Add _LIST option to include_subject_tags(/extra_subject_tags), refactor

2026-05-01 19:34:24 +02:00 · 2023-07-23 12:42:47 -05:00 · 2023-07-23 12:42:47 -05:00 · 54a00a934b
commit 54a00a934b
parent c638ac8457
3 changed files with 39 additions and 31 deletions
--- a/calibre-plugin/plugin-defaults.ini
+++ b/calibre-plugin/plugin-defaults.ini
@ -807,9 +807,6 @@ capitalize_forumtags:true
 include_in_genre:genre,forumtags
 include_in_category:category,tagsfromtitle,parentforums

-## Previously was:
-#add_to_include_subject_tags:,tagsfromtitle.SPLIT,forumtags
-
 ## base_xenforoforum reads Published and Updated datetimes from
 ## Threadmarks if used, or from the posted & updated times of the
 ## 'first' post if no threadmarks.
--- a/fanficfare/defaults.ini
+++ b/fanficfare/defaults.ini
@ -791,9 +791,6 @@ capitalize_forumtags:true
 include_in_genre:genre,forumtags
 include_in_category:category,tagsfromtitle,parentforums

-## Previously was:
-#add_to_include_subject_tags:,tagsfromtitle.SPLIT,forumtags
-
 ## base_xenforoforum reads Published and Updated datetimes from
 ## Threadmarks if used, or from the posted & updated times of the
 ## 'first' post if no threadmarks.
--- a/fanficfare/story.py
+++ b/fanficfare/story.py
@ -17,7 +17,7 @@

 from __future__ import absolute_import
 import os, re, sys
-from collections import defaultdict
+from collections import defaultdict, OrderedDict
 import string
 import datetime
 from math import floor
@ -1325,35 +1325,49 @@ class Story(Requestable):
        return retlist

    def getSubjectTags(self, removeallentities=False):
-        # set to avoid duplicates subject tags.
-        subjectset = set()
+        ## Used both to populate epub <dc:subject> tags and Calibre
+        ## Tags column.
+
+        # to avoid duplicates subject tags *and* allow order of
+        # <dc:subject> tags.
+        subjectset = OrderedDict()

        tags_list = self.getConfigList("include_subject_tags") + self.getConfigList("extra_subject_tags")

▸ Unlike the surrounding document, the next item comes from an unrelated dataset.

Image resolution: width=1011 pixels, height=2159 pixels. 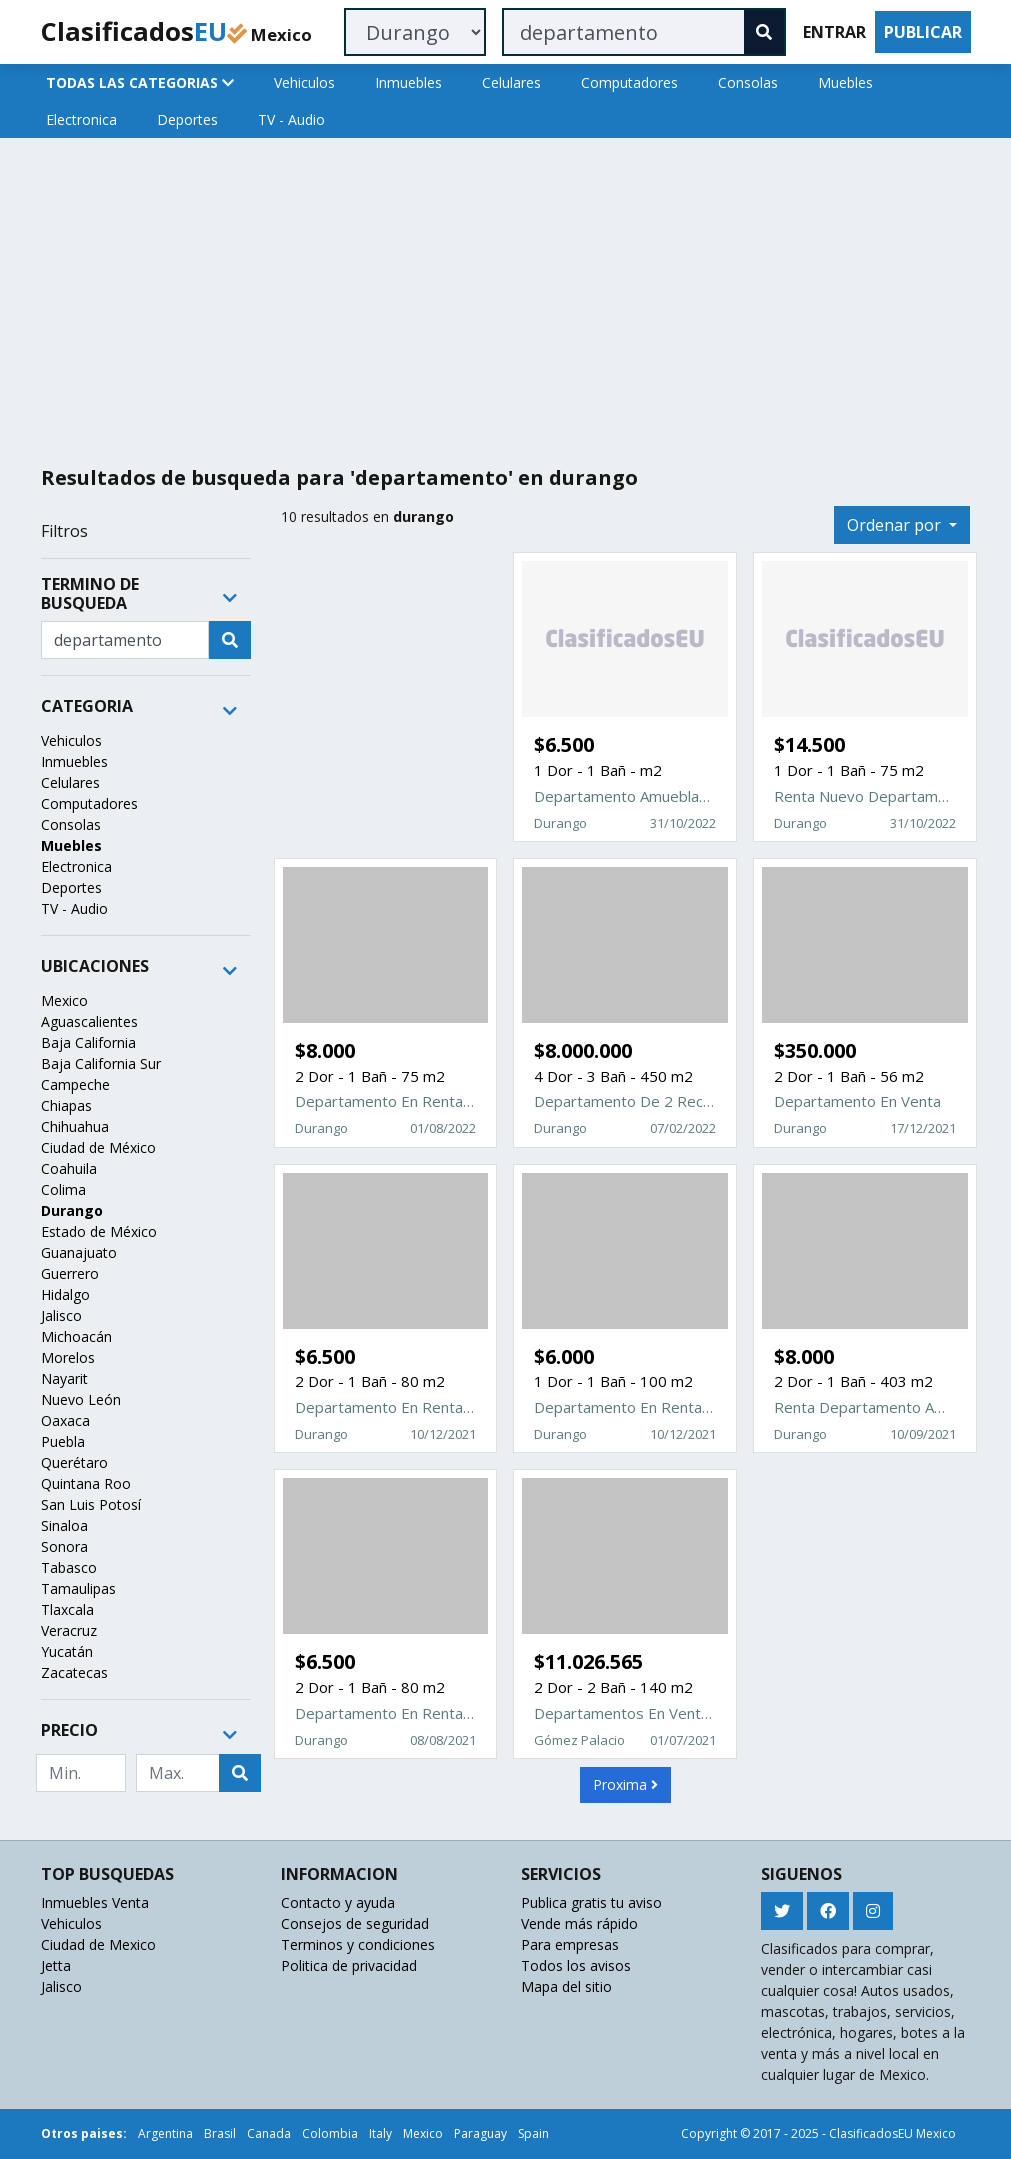 What do you see at coordinates (69, 1630) in the screenshot?
I see `Veracruz` at bounding box center [69, 1630].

-        # metadata all go into dc:subject tags, but only if they are configured.
-        for (name,value) in six.iteritems(self.getAllMetadata(removeallentities=removeallentities,keeplists=True)):
-            if name+'.SPLIT' in tags_list:
-                flist=[]
-                if isinstance(value,list):
-                    for tag in value:
-                        flist.extend(tag.split(','))
-                else:
-                    flist.extend(value)
-                for tag in flist:
-                    subjectset.add(tag)
-            elif name in tags_list:
-                if isinstance(value,list):
-                    for tag in value:
-                        subjectset.add(tag)
-                else:
-                    subjectset.add(value)
+        ## This used to spin on keys of self.getAllMetadata() look for
+        ## key in tags_list.  No idea why, probably from even older code
+        ## 4bb91cd0c5877cf64a779c92d1f9f338a130fa5b
+        for entry in tags_list:
+            ## allow both _LIST and .SPLIT
+            entry_key = entry.replace('_LIST','').replace('.SPLIT','')
+            if not self.isValidMetaEntry(entry_key):
+                logger.warning("Skipping invalid metadata entry (%s) in include_subject_tags",entry)
+                continue
+            if '_LIST' in entry:
+                # _LIST indicates to use the whole list (as a string)
+                # to match _LIST in replace_metadata.  Then split by
+                # comma(,)
+                value_list = [ self.getMetadata(entry_key,
+                                                removeallentities=removeallentities) ]
+            else:
+                # use lists to match prior behavior, skipping _LIST
+                # replace_metadata lines.
+                value_list = self.getList(entry_key,
+                                          removeallentities=removeallentities)
+            if '.SPLIT' in entry:
+                # .SPLIT is obsolete, but may be used in some
+                # users' config. split each entry value by ','
+                split_list = []
+                for value in value_list:
+                    split_list.extend(value.split(','))
+                value_list = split_list

-        if None in subjectset:
-            subjectset.remove(None)
-        if '' in subjectset:
-            subjectset.remove('')
+            for v in [ x.strip() for x in value_list ]:
+                if v: # skip '' or None
+                    subjectset[v] = True

-        return list(subjectset)
+        logger.debug("getSubjectTags:%s"%subjectset.keys())
+        return list(subjectset.keys())

    def addChapter(self, chap, newchap=False):
        # logger.debug("addChapter(%s,%s)"%(chap,newchap))